## AIM OF THE TASK
Would you reproduce, word for word, only the lines running from the top of the data through the line containing "ược thay thế", and none of the pictures?

## RECORDS FOR THE TASK
☆ ☆ ☆ ☆

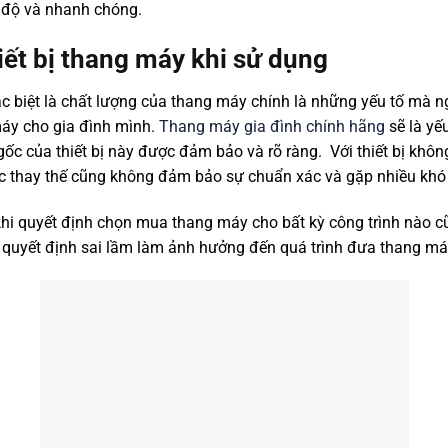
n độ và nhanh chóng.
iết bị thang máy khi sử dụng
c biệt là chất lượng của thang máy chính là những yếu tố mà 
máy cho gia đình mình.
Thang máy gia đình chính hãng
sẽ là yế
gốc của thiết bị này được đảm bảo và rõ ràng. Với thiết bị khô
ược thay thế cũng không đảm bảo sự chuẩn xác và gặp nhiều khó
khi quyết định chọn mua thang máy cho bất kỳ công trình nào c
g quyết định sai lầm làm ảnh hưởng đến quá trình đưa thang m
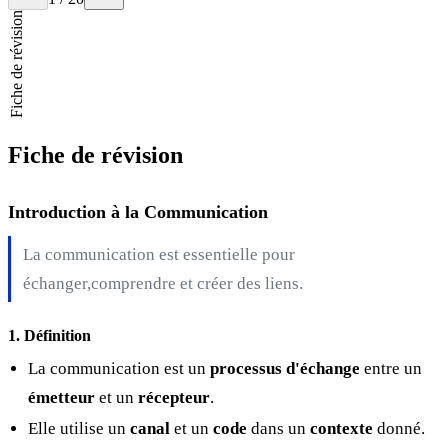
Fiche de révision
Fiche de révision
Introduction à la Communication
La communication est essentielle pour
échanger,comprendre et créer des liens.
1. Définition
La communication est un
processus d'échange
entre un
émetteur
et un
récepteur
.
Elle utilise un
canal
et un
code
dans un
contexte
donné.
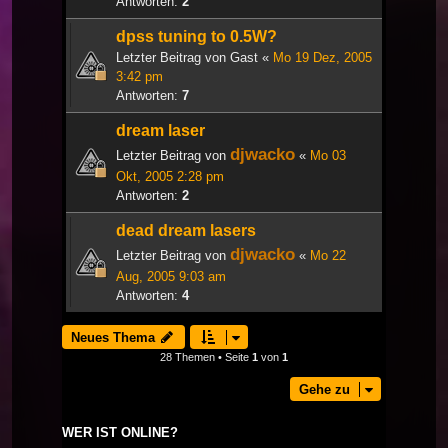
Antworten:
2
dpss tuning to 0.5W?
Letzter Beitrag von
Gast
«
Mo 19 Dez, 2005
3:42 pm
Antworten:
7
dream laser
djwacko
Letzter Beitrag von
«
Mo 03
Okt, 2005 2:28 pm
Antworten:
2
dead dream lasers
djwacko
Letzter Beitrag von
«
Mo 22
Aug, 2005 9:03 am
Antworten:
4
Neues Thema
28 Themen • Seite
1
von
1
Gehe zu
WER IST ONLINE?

☆ ☆ ☆ ☆

## RESULT FOR THIS EXERCISE
n độ và nhanh chóng.
iết bị thang máy khi sử dụng
c biệt là chất lượng của thang máy chính là những yếu tố mà 
máy cho gia đình mình.
Thang máy gia đình chính hãng
sẽ là yế
gốc của thiết bị này được đảm bảo và rõ ràng. Với thiết bị khô
ược thay thế cũng không đảm bảo sự chuẩn xác và gặp nhiều khó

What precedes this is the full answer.